Chapter 4:


Merlin was seething. Roxy could practically see the steam billowing out of his ears.

"What did I tell him?" he snapped, striding into his private office. She followed nimbly behind him, quickening her pace to match his angry gait. He turned on her, eyes blazing. It was at these times that she felt sorry for whatever poor sods were in Merlin's bad books, Eggsy apparently now being one of them. "What did I tell him?"

"To stay in bed for a week," she drawled, looking up towards the heavens for aid.

"And what did he do?" he asked, voice deathly quiet as he tapped away at his tablet.

"Not stay in bed for a week," she answered with a sigh. "He's probably at Harry's house."
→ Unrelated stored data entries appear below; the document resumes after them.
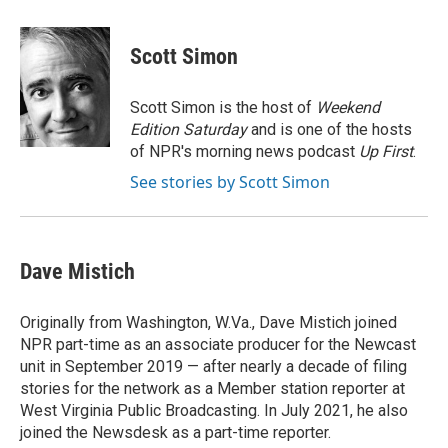
a
w
i
m
c
i
n
a
e
t
k
i
Scott Simon
b
t
e
l
o
e
d
o
r
I
Scott Simon is the host of
Weekend
k
n
Edition Saturday
and is one of the hosts
of NPR's morning news podcast
Up First
.
See stories by Scott Simon
Dave Mistich
Originally from Washington, W.Va., Dave Mistich joined
NPR part-time as an associate producer for the Newcast
unit in September 2019 — after nearly a decade of filing
stories for the network as a Member station reporter at
West Virginia Public Broadcasting. In July 2021, he also
joined the Newsdesk as a part-time reporter.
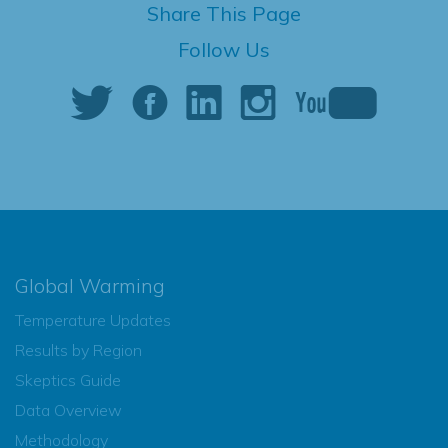
Share This Page
Follow Us
Global Warming
Temperature Updates
Results by Region
Skeptics Guide
Data Overview
Methodology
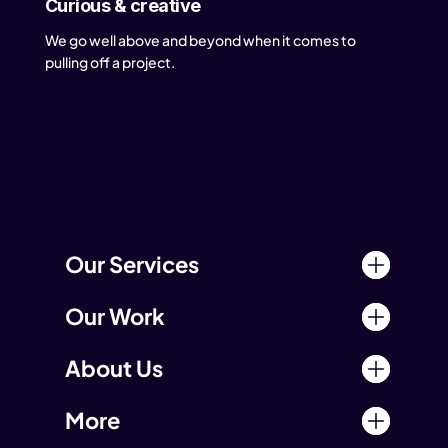
Curious & creative
We go well above and beyond when it comes to
pulling off a project.
Our Services
Our Work
About Us
More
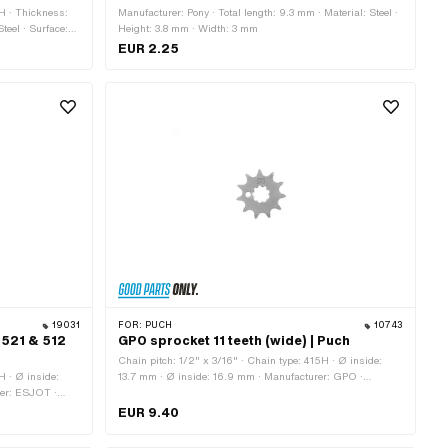
5H · Thickness:
Manufacturer: Pony · Total length: 9.3 mm · Material: Steel ·
teel · Surface:
Height: 3.8 mm · Width: 3 mm
 12 pcs ·
EUR 2.25
14 pcs · Number
Number of teeth:
19031
FOR:
PUCH
10743
 521 & 512
GPO sprocket 11 teeth (wide) | Puch
Chain pitch: 1/2" x 3/16" · Chain type: 415H · Ø inside:
H · Ø inside:
13.7 mm · Ø inside: 16.9 mm · Manufacturer: GPO ·
rer: ESJOT ·
Material: Steel · Surface: Hardened · Number of teeth: 11 pcs
Material: Steel ·
· Recording type: Interlocking · Total thickness: 4.6 mm
EUR 9.40
s · Recording
mm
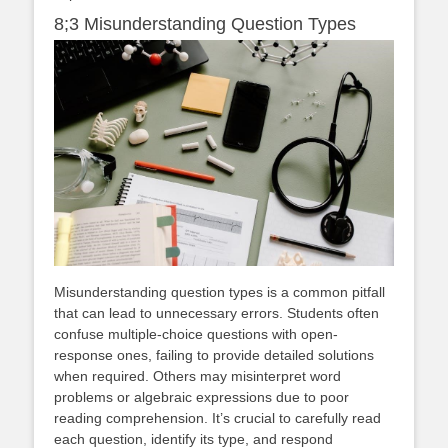
8;3 Misunderstanding Question Types
Misunderstanding question types is a common pitfall
that can lead to unnecessary errors. Students often
confuse multiple-choice questions with open-
response ones, failing to provide detailed solutions
when required. Others may misinterpret word
problems or algebraic expressions due to poor
reading comprehension. It’s crucial to carefully read
each question, identify its type, and respond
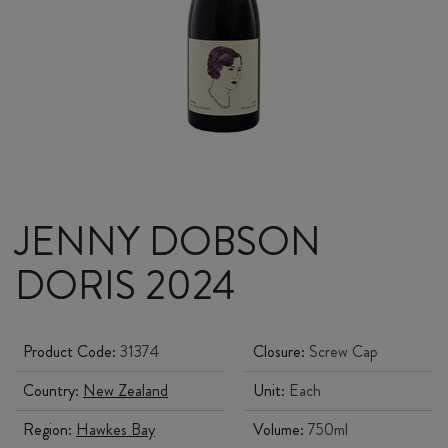
JENNY DOBSON
DORIS 2024
Product Code:
31374
Closure:
Screw Cap
Country:
New Zealand
Unit:
Each
Region:
Hawkes Bay
Volume:
750ml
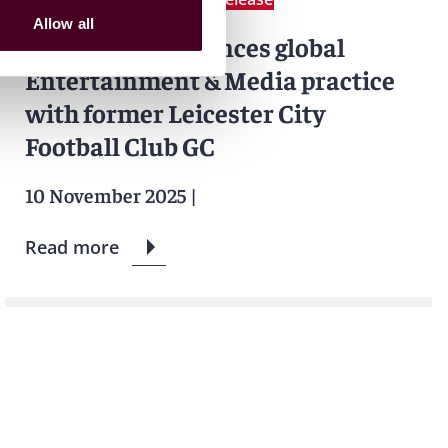
Allow all
Reed Smith enhances global
Entertainment & Media practice
with former Leicester City
Football Club GC
10 November 2025
|
Read more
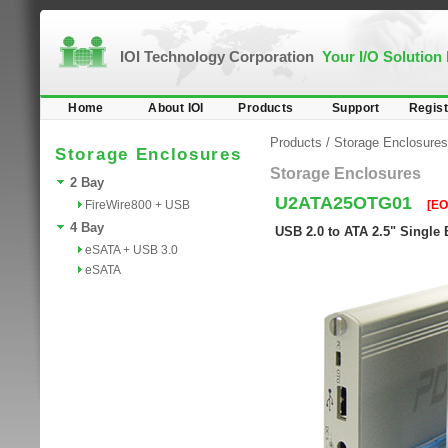
IOI Technology Corporation
Your I/O Solution
Home
About IOI
Products
Support
Regist
Products
/
Storage Enclosures
Storage Enclosures
Storage Enclosures
2 Bay
U2ATA25OTG01
FireWire800 + USB
[EO
4 Bay
USB 2.0 to ATA 2.5" Single
eSATA + USB 3.0
eSATA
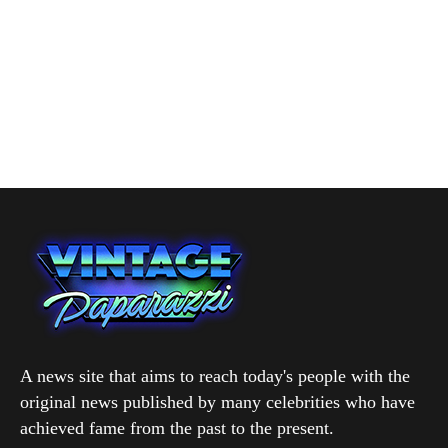
A news site that aims to reach today's people with the
original news published by many celebrities who have
achieved fame from the past to the present.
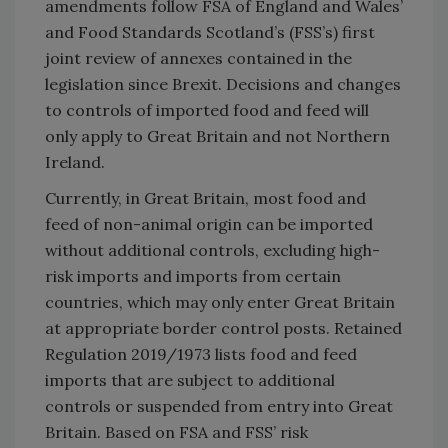
amendments follow FSA of England and Wales’
and Food Standards Scotland’s (FSS’s) first
joint review of annexes contained in the
legislation since Brexit. Decisions and changes
to controls of imported food and feed will
only apply to Great Britain and not Northern
Ireland.
Currently, in Great Britain, most food and
feed of non-animal origin can be imported
without additional controls, excluding high-
risk imports and imports from certain
countries, which may only enter Great Britain
at appropriate border control posts. Retained
Regulation 2019/1973 lists food and feed
imports that are subject to additional
controls or suspended from entry into Great
Britain. Based on FSA and FSS’ risk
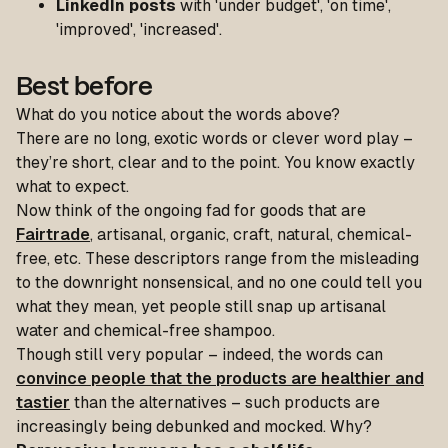
LinkedIn
posts
with 'under budget', 'on time',
'improved', 'increased'.
Best before
What do you notice about the words above?
There are no long, exotic words or clever word play –
they’re short, clear and to the point. You know exactly
what to expect.
Now think of the ongoing fad for goods that are
Fairtrade
, artisanal, organic, craft, natural, chemical-
free, etc. These descriptors range from the misleading
to the downright nonsensical, and no one could tell you
what they mean, yet people still snap up artisanal
water and chemical-free shampoo.
Though still very popular – indeed, the words can
convince people that the products are healthier and
tastier
than the alternatives – such products are
increasingly being debunked and mocked. Why?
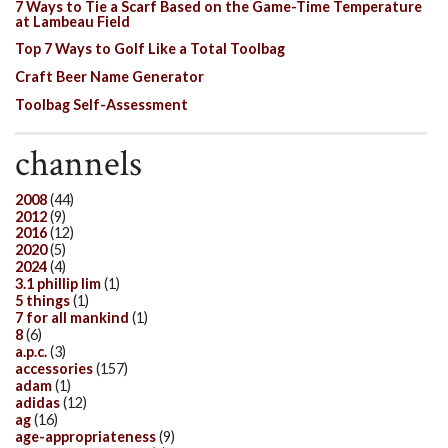
7 Ways to Tie a Scarf Based on the Game-Time Temperature
at Lambeau Field
Top 7 Ways to Golf Like a Total Toolbag
Craft Beer Name Generator
Toolbag Self-Assessment
channels
2008
(44)
2012
(9)
2016
(12)
2020
(5)
2024
(4)
3.1 phillip lim
(1)
5 things
(1)
7 for all mankind
(1)
8
(6)
a.p.c.
(3)
accessories
(157)
adam
(1)
adidas
(12)
ag
(16)
age-appropriateness
(9)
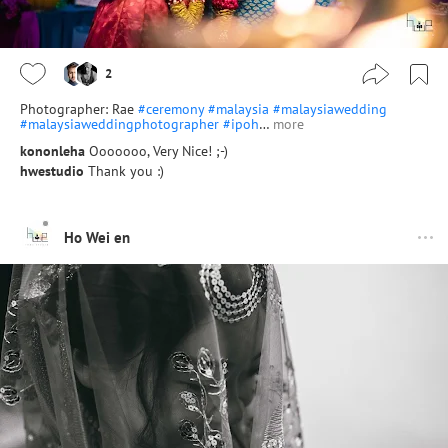
2
Photographer: Rae
#ceremony
#malaysia
#malaysiawedding
#malaysiaweddingphotographer
#ipoh
…
more
kononleha
Ooooooo, Very Nice! ;-)
hwestudio
Thank you :)
Ho Wei en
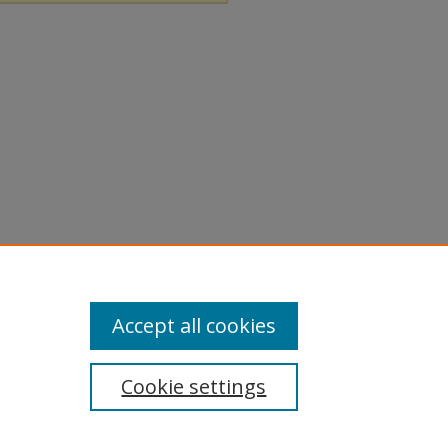
Accept all cookies
Cookie settings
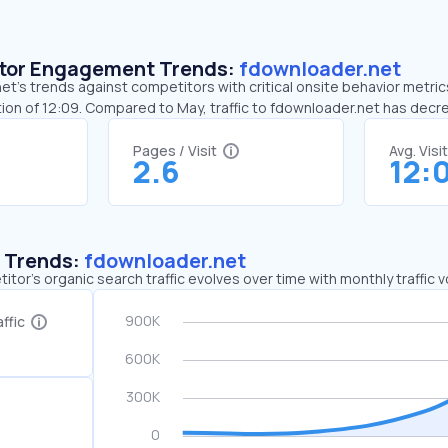
sitor Engagement Trends:
fdownloader.net
t’s trends against competitors with critical onsite behavior metrics
ion of 12:09. Compared to May, traffic to fdownloader.net has dec
Pages / Visit
Avg. Visi
2.6
12:
c Trends:
fdownloader.net
tor's organic search traffic evolves over time with monthly traffic
ffic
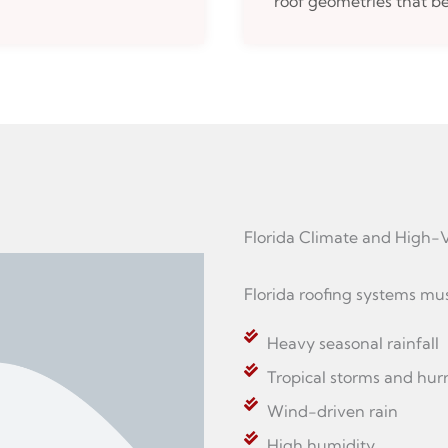
roof geometries that be
Florida Climate and Hig
Florida roofing systems mu
Heavy seasonal rainfall
Tropical storms and hur
Wind-driven rain
High humidity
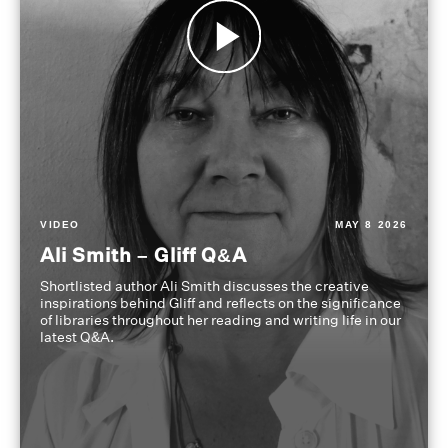
VIDEO
MAY 8 2026
Ali Smith – Gliff Q&A
Shortlisted author Ali Smith discusses the creative
inspirations behind Gliff and reflects on the significance
of libraries throughout her reading and writing life in our
latest Q&A.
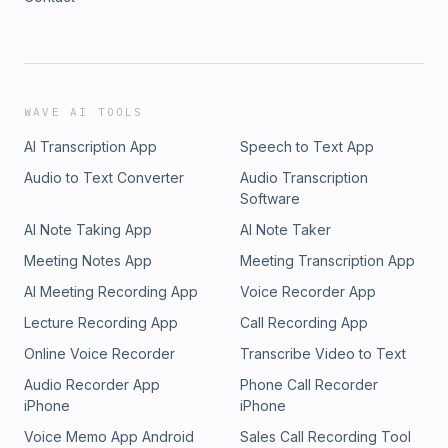
WAVE AI TOOLS
AI Transcription App
Speech to Text App
Audio to Text Converter
Audio Transcription
Software
AI Note Taking App
AI Note Taker
Meeting Notes App
Meeting Transcription App
AI Meeting Recording App
Voice Recorder App
Lecture Recording App
Call Recording App
Online Voice Recorder
Transcribe Video to Text
Audio Recorder App
Phone Call Recorder
iPhone
iPhone
Voice Memo App Android
Sales Call Recording Tool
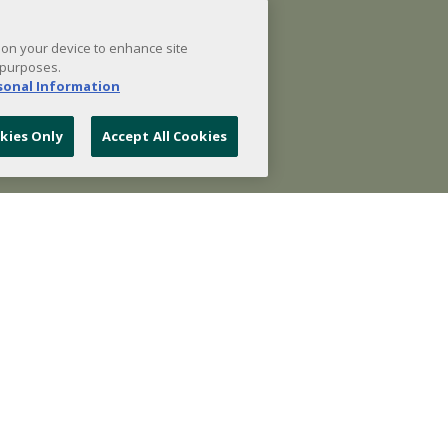
s on your device to enhance site
 purposes.
rsonal Information
kies Only
Accept All Cookies
- Featured Products -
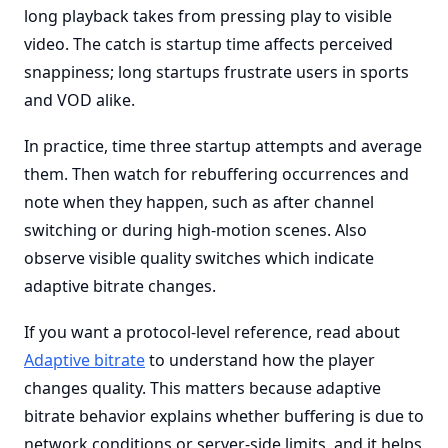
long playback takes from pressing play to visible
video. The catch is startup time affects perceived
snappiness; long startups frustrate users in sports
and VOD alike.
In practice, time three startup attempts and average
them. Then watch for rebuffering occurrences and
note when they happen, such as after channel
switching or during high-motion scenes. Also
observe visible quality switches which indicate
adaptive bitrate changes.
If you want a protocol-level reference, read about
Adaptive bitrate
to understand how the player
changes quality. This matters because adaptive
bitrate behavior explains whether buffering is due to
network conditions or server-side limits, and it helps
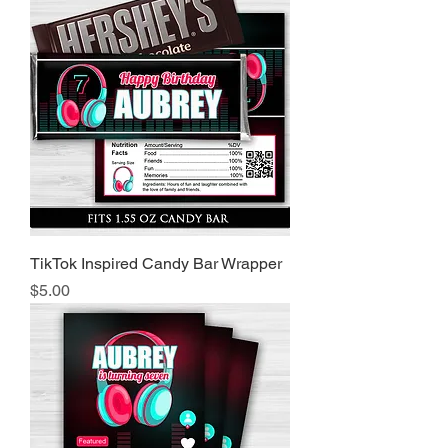
TikTok Inspired Candy Bar Wrapper
Price
$5.00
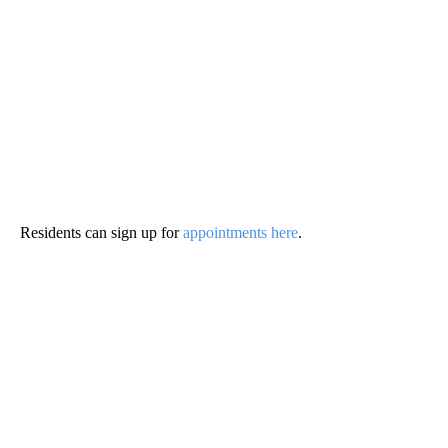
Residents can sign up for
appointments here
.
"When I get my hands on that little…" Merlin grumbled. He opened the tracker app on the tablet. "Well, fuck me. He is at Harry's house. Probably just got there, judging by the look on Harry's face from earlier. Stricken, pining bastard." Merlin pursed his lips. "I will flay Eggsy alive and deep-fry his skin," he muttered. Roxy's eyes widened and she let out a snort of laughter. Merlin spun around, expression livid. "What's so funny?" he exclaimed.

"Don't be pissy to me," she retorted, tsking. "I've seen you at your worst moments, Teddy, so I've got files and files of blackmail material. Accidents happen all the time. Just a silly little slip of my finger on a keyboard… I wonder what the others will think of your Iron Man lunchbox."

"You wouldn't dare…" he hissed, eyes narrowing. She gave him a wicked grin, leaning in close. Merlin's throat bobbed as he swallowed, lips parting.

"As I said… accidents happen, darling."


"No, no, no, no…" Harry muttered, pacing. He flung open his liquor cabinet, only to shut it moments later. He needed to keep his mind sharp. Where would Eggsy go? Home? No, he had just come from home. A pub, then? Where, where, where?

His com buzzed from its sad corner in the unlit fireplace.

To say that Harry nearly tripped over himself in getting to it was a slight understatement.

In the back of his mind, a nasty little voice whispered to him. This is a weakness.

He shoved it away as he regained his composure and slid the frames onto the bridge of his nose.

"Galahad."

"Yes, yes, cut the bullshit. Just wanted to let you know that we know where he is now. No thanks to you," Merlin added snarkily. He gave Harry a very knowing look. "Nice to know he's safe." Merlin hung up before Harry could further question the man.

Eggsy was safe. Safe. Fine.

Harry's knees nearly buckled with relief.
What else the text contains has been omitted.